What to produce →
Below are some entries. Transcribe the lines from the one holding "sektöründe güven, standartla" to the one holding "бой ребёнок будет стремиться к дальнейшему", inclusive, but not the pictures among them.

Recorded data →

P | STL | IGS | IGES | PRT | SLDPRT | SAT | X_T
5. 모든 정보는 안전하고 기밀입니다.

---

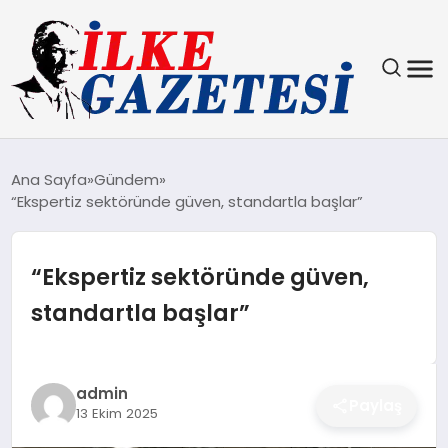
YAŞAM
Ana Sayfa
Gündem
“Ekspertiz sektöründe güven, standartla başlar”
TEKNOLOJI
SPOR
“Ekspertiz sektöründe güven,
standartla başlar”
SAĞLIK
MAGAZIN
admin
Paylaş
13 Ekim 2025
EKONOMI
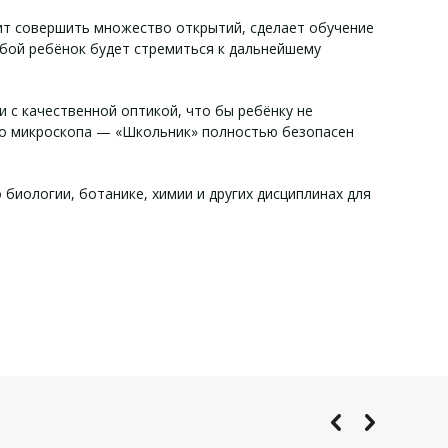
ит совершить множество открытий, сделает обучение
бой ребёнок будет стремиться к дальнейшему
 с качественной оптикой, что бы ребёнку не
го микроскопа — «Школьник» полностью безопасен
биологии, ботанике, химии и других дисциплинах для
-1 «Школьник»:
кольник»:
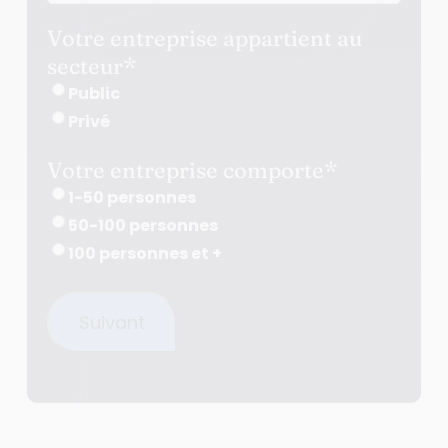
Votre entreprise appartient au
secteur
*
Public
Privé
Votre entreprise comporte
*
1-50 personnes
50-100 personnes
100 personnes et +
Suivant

Written response →
“Ekspertiz sektöründe güven, standartla başlar”
TEKNOLOJI
SPOR
“Ekspertiz sektöründe güven,
standartla başlar”
SAĞLIK
MAGAZIN
admin
Paylaş
13 Ekim 2025
EKONOMI
ит совершить множество открытий, сделает обучение
бой ребёнок будет стремиться к дальнейшему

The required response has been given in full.